With the European Commission due to introduce a legislative proposal to tackle EU-driven deforestation, the EU has a key opportunity to show global leadership by addressing forest destruction and the associated biodiversity loss, climate impacts and human rights harms. But for this law to be effective, it is crucial that it takes on the role of the EU’s finance sector, which is bankrolling deforestation.

2020 saw growing momentum behind calls to urgently protect the world’s forests. In October 2020 the European Parliament sent a bold message on the need for stronger rules to address EU’s deforestation footprint; legislation is moving forward in the UK and recently the Amsterdam Declarations Partnership Group, a group of countries dedicated to end deforestation, renewed its commitment to combat deforestation in its 2025 statement. When asked, almost 1.2 million people told the European Commission they want strong rules to end EU’s complicity in deforestation, including for finance.

According to Global Forest Watch, the tropics lost 11.9 million hectares of tree cover in 2019. Nearly a third of that loss, 3.8 million hectares, occurred in tropical primary forests, which are hotspots for biodiversity, home to indigenous communities and vital in halting climate breakdown. In a more recent analysis, the think tank reveals that just seven agriculture commodities – exported to global markets including Europe – led to the destruction of 71.9 million hectares of forest between 2001 and 2015. That is an area of forest more than twice the size of Germany torn down to produce soy, beef, palm oil and other goods.

The role of EU banks in global deforestation

The EU finance sector provides a lifeline for companies involved in global deforestation. As revealed in our landmark investigation Money to Burn, renowned EU-based banks, such as Santander and Deutsche Bank, funnelled a staggering €7 billion between 2013 and 2019 to six of the most harmful agribusinesses groups involved in deforestation in the world’s three largest tropical rainforests in the Amazon, Congo Basin and Papua New Guinea, despite some of those banks being members of the Banking Environment Initiative which set out to help the banking sector achieve zero net deforestation in its financing by 2020.

This shows that voluntary banking commitments and initiatives to address the financial sector’s role in deforestation, such as the Soft Commodities Compact, have proved toothless. In reality, banks and financiers have continued investing in agribusinesses implicated in the destruction of climate-critical forests and related human rights abuses.

That is why, together with global partners and allies, we are advocating for the introduction of mandatory due diligence legislation that would not only cover all products sold in the EU but also EU-based financial institutions that finance the production of forest-risk commodities, to ensure neither EU consumption nor finance is fuelling deforestation or human rights abuses.

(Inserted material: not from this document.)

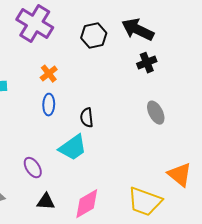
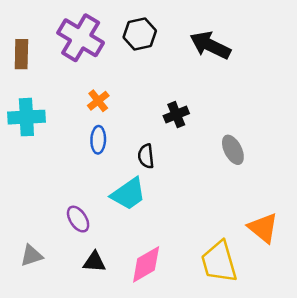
black hexagon: (94, 36) -> (140, 34), moved
black cross: (147, 63) -> (176, 115), moved
yellow trapezoid: (145, 202) -> (219, 262), turned 54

False solutions to real problems

One of the counter-arguments often put forward to dismiss the need for due diligence laws to cover the finance sector is that there are other mechanisms that do a better job of addressing its links to deforestation, such as climate reporting requirements. However, relying on these reporting mechanisms alone will not stop financial institutions funding forest destruction and human rights abuses.  

Since its introduction in 2014, the Non-Financial Reporting Directive has required companies and financial institutions to disclose high-level information on environmental, social, human rights and anti-corruption matters in their annual reports. However, as studies revealed, companies and financial institutions continue struggling to respect their reporting obligations. While this year’s review of the Directive may address some of its shortcomings, it will still fail to tackle agribusiness’s links to deforestation.

Our research tells us that banks who already report on their aggregate financing to the agribusiness sector continue to be exposed to companies linked to deforestation. Additionally, they may also be helping put money in the pockets of companies further up the supply chain involved in deforestation – for example, through helping to sell company bonds or investment products that buy company shares.  

Banks and investors will not feel compelled to shift their money unless they run the risk of financial loss or regulatory action. That is why reporting mechanisms alone will not solve the problem, but need to be accompanied by measures to ensure accountability for banks on the impact of their financing decisions.

With a comprehensive due diligence framework in place, financial actors would be required to identify, assess and mitigate risks more carefully. Ensuring that banks and investors are following the same rules as their clients also provides clarity and consistency by helping ensure that they have to place the same importance on addressing deforestation. Even some agribusiness companies are suggesting that due diligence on loans and investments should be considered in a proposed EU law.

A key opportunity for the EU to show environmental leadership

The outbreak of the COVID-19 pandemic brought a profound realisation that a healthy society is directly dependent on a healthy planet. World leaders including the European Commission’s President Ursula Von der Leyen have acknowledged the urgent need to increase biodiversity protection and strengthen corporate accountability.

A key part of this is tackling deforestation, which is continuing at alarming rates and helping fuel the displacement, threats and murders faced by indigenous peoples and local communities who are fighting to protect their land and forests.

If the EU is serious about stopping climate breakdown, protecting human rights and promoting corporate accountability, it is crucial that it heeds the growing calls from the public and politicians to take urgent action. The EU’s credibility as a global leader depends on it, as does the future of our planet.